Thayer was always one of the first people to arrive, in order to do so anonymously. He took off his coat and was about to hand it to the coat-check man when he saw that Billy Litchfield had come up behind him. The sight of Billy filled Thayer with bile. Billy, Thayer had decided, was what could happen to a person who stayed too long in New York. What was his point? He appeared to do nothing but go to parties. He was a hanger-on to the rich and privileged. Didn’t he get bored? Thayer had been going to parties for only two years, and already he was bored out of his mind. If he wasn’t careful, time would pass, and he would end up like Billy Litchfield.
And now Billy had seen his coat.
“Hello, young man,” Billy said pleasantly.
“Hello,” Thayer muttered. No doubt Billy Litchfield couldn’t remember his name.

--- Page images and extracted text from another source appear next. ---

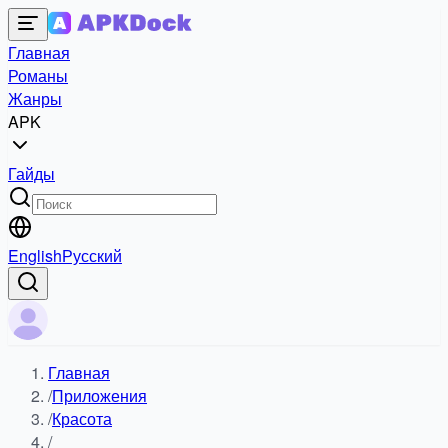
Главная
Романы
Жанры
APK
Гайды
English
Русский
Главная
/
Приложения
/
Красота
/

He held out his hand aggressively, forcing Billy to take it. “I’m Thayer Core,” he said. “From Snarker?”
“I know exactly who you are,” Billy replied.
“Good,” Thayer said. Giving Billy a backward glance, he bounded up the steps ahead of him, if only to remind himself—and Billy—of his youth and energy. Then he took up his usual position at the bar, where he could observe and overhear and largely be ignored until lunch.

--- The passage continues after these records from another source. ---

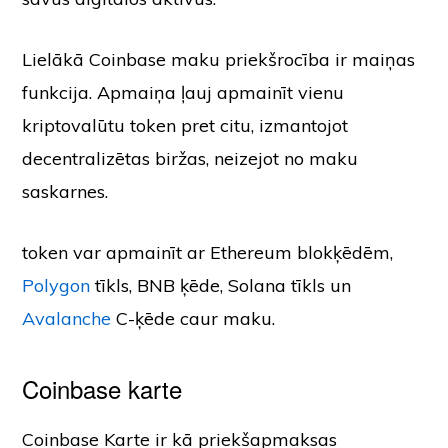
Lielākā Coinbase maku priekšrocība ir maiņas
funkcija. Apmaiņa ļauj apmainīt vienu
kriptovalūtu token pret citu, izmantojot
decentralizētas biržas, neizejot no maku
saskarnes.
token var apmainīt ar Ethereum blokķēdēm,
Polygon
tīkls, BNB ķēde, Solana tīkls un
Avalanche
C-ķēde caur maku.
Coinbase karte
Coinbase Karte ir kā priekšapmaksas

Billy handed his overcoat to the coat-check man, wishing he could have avoided shaking the hand of Thayer Core. Why was he here? Billy wondered. Thayer Core was a blogger on one of those vicious new websites that had popped up in the last few years, displaying a hatred and vitriol that was unprecedented in civilized New York. The things the bloggers wrote made no sense to him. The readers’ comments made no sense to him. None of it appeared to be written by humans, at least not humans as he knew them. This was the problem with the Internet: The more the world opened up, the more unpleasant people seemed to be.
It was one of the reasons he’d begun taking the pills. Good old-fashioned Prozac. “Been around for twenty-five years. Babies take it,” the shrink said. “You’ve got anhedonia. Lack of pleasure in anything.”

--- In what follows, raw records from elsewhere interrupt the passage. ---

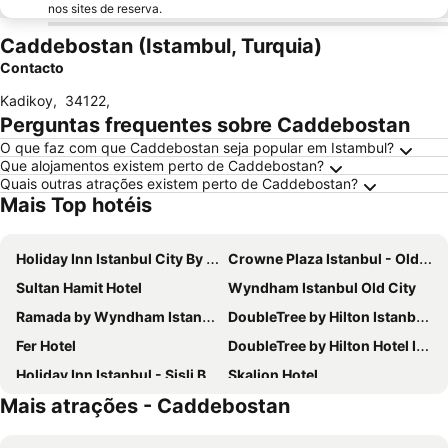
nos sites de reserva.
Caddebostan (Istambul, Turquia)
Contacto
Kadikoy
,
34122
,
Perguntas frequentes sobre Caddebostan
O que faz com que Caddebostan seja popular em Istambul?
Que alojamentos existem perto de Caddebostan?
Quais outras atrações existem perto de Caddebostan?
Mais Top hotéis
Holiday Inn Istanbul City By Ihg
Crowne Plaza Istanbul - Old City by IHG
Sultan Hamit Hotel
Wyndham Istanbul Old City
Ramada by Wyndham Istanbul Pera
DoubleTree by Hilton Istanbul Topkapi
Fer Hotel
DoubleTree by Hilton Hotel Istanbul - Piyalepasa
Holiday Inn Istanbul - Sisli By Ihg
Skalion Hotel
Mais atrações - Caddebostan
InterContinental Istanbul
Zeyn Otel Istanbul
Sura Hagia Sophia Hotel
Boss Hotel Sultanahmet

“It’s not a lack of pleasure,” Billy protested. “It’s more a horror of the world.”
The doctor’s office was located on Eleventh Street in a two-bedroom town house apartment. “We’ve met before,” the doctor said the first time Billy walked in.
“Have we?” Billy said. He was so hoping this wouldn’t be true, that he and his psychiatrist would have no acquaintances in common.
“You know my mother.”
“Do I?” Billy said, trying to put him off. But there was a degree of comfort in the information.
“Cee Cee Lightfoot,” the doctor said.
“Ah. Cee Cee,” Billy said. He knew Cee Cee well. The muse to a famous fashion designer who had died of AIDS back in the days when fashion designers had muses. How he missed those times, he thought. “What happened to your mother?” he asked.